Proposed Benefit Payment and Parameters Rule Released

Federal agencies have released the proposed rule for the 2017 Benefit Payment and Parameters. Among other items, it provides updates and annual provisions relating to:

  • Risk adjustments, reinsurance, and risk corridors programs
  • Cost-sharing parameters and cost-sharing reductions
  • User fees for Federally-Facilitated Exchanges (FFEs)
  • The standards for open enrollment for the individual market for the 2017 benefit year
  • Updates to the Small Business Health Options Program (SHOP)
  • Definitions of large and small employer
  • Guaranteed availability
  • Medical loss ratio (MLR) program

The Benefit Payment and Parameters rule is typically finalized in the first quarter of the year following the release of the proposed version. Comments on the proposed rule are due by December 21, 2015.

The proposed rule would set cost sharing for the 2017 calendar year for self-only coverage at $7,150 and $14,300 for other than self-only coverage. The 2017 open enrollment period would be from November 1, 2016, to January 31, 2017.

The proposed rule suggests amending the regulatory definitions of “large” and “small” employers to match the definition set by the Protecting Affordable Coverage for Employees Act (PACE Act). The definitions would be revised to define a large employer as one that averages at least 51 employees in the previous year, but states may elect to define large employers as those with 101 or more employees. Similarly, the definition of small employer would change to an employer with an average of at least 1 but not more than 50 employees on business days during the preceding calendar year. States may elect to define a small employer as one with 100 or fewer employees. The rule would also provide that, for an employer not in existence the preceding calendar year, its size should be determined by its reasonable expectation of the average number of employees during the year.

The proposed rule would amend the rules relating to the rating area for a small group plan, which is currently the group policyholder’s principal business address. The proposed rule would provide that, if an employer has registered an in-state principal business address with the state, that address would be the principal business address. If that address is not a substantial worksite for the employer, the employer would designate as its principal business address the business address where the greatest number of employees work in the applicable state.

The Patient Protection and Affordable Care Act (ACA) provides for guaranteed availability of coverage. In 2014, regulations provided that small employers could not be denied coverage for failure to satisfy minimum participation requirements, but that insurers could limit the availability of coverage to small employers not meeting contribution or participation rules to an annual enrollment period of November 15 to December 15 of each year. Federal agencies are now concerned that the limitation of enrollment to that time frame can result in applicable large employers avoiding shared responsibility payment because they cannot offer coverage in states where the small group market is expanded to employers with up to 100 employees. The proposed rule would prohibit carriers in those states from restricting availability of small group coverage based on employer contribution or group participation rules.

The proposed rule establishes standards of conduct for agents and brokers that assist consumers to enroll in coverage through FFEs and to protect consumers and ensure the proper administration of the FFEs. Violations of these standards would result in termination for cause of the agent’s or broker’s agreements with the FFEs. Similarly, the proposed rule would provide that agents or brokers who enroll qualified individuals, employers, or employees in coverage that constitutes enrollment through a state-based Exchange on a federal platform (SBE-FP) or assists individual consumers with submission of applications for Exchange financial assistance through an SBE-FP must comply with all of the FFE standards.

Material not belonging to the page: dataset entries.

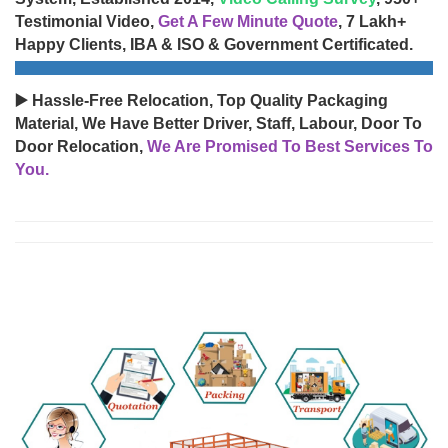
Testimonial Video,
Get A Few Minute Quote
, 7 Lakh+
Happy Clients, IBA & ISO & Government Certificated.
▶️ Hassle-Free Relocation, Top Quality Packaging
Material, We Have Better Driver, Staff, Labour, Door To
Door Relocation,
We Are Promised To Best Services To
You.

Federal agencies are seeking comment generally on special enrollment periods, due to concerns that they may be subject to abuse. The rule would allow Exchanges to terminate (including retroactively) coverage if the enrollment was due to fraudulent activity.

The proposed rule would also require notification of an employer if an employee enrolls in a qualified health plan on the Exchange, not upon determination of eligibility. This allows the employer to appeal the employee’s eligibility.

The proposed rule would give the Exchanges more operational flexibility when implementing an employer appeal decision. Currently, if an employer appeals a decision and it affects an employee’s eligibility, the Exchange must re-determine the employee’s eligibility and the eligibility of the employee’s household members. This can happen when an employer prevails in establishing that it offers employer-sponsored coverage that is affordable and meets minimum value standards, which renders the employee not eligible for a subsidy.

Beginning in 2017, federal agencies would propose adding a “vertical choice” option for qualified health plans and stand-alone dental plans under which employer can offer qualified employees a choice of plans across all levels in the SHOP. This would provide multiple plan options to an employer. The proposed rule would also require the first premium payment on the SHOP be made on or before the 20th day of the month prior to the month in which coverage begins, which is five additional days beyond the current recommendation of the 15th of the month. The proposed rule would also require employers to use a “fixed contribution strategy” for SHOP plan when they offer a single plan to qualified employees.

The proposed rule would update the definition of “large employer” and “small employer” in the MLR regulations to match those previously determined by the PACE Act. The rule would also amend the definition of unpaid claims reserves relating to the MLR and use a six-month, rather than a three-month, run-out period beginning with the 2015 reporting year.

Federal agencies also published the proposed 2017 actuarial value calculator and its methodology.